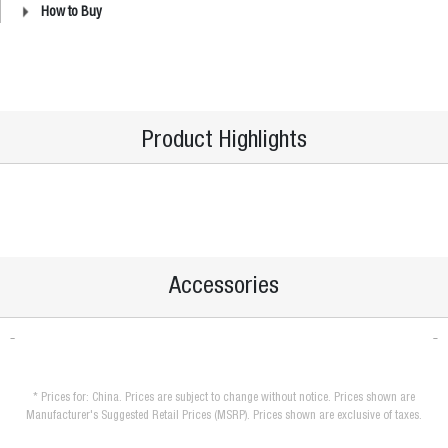
How to Buy
Product Highlights
Accessories
* Prices for: China. Prices are subject to change without notice. Prices shown are
Manufacturer's Suggested Retail Prices (MSRP). Prices shown are exclusive of taxes.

(What is required)
Repeat the data exactly as written, but without the pictures.

(Solved problem)
How to Buy
Product Highlights
Accessories
* Prices for: China. Prices are subject to change without notice. Prices shown are
Manufacturer's Suggested Retail Prices (MSRP). Prices shown are exclusive of taxes.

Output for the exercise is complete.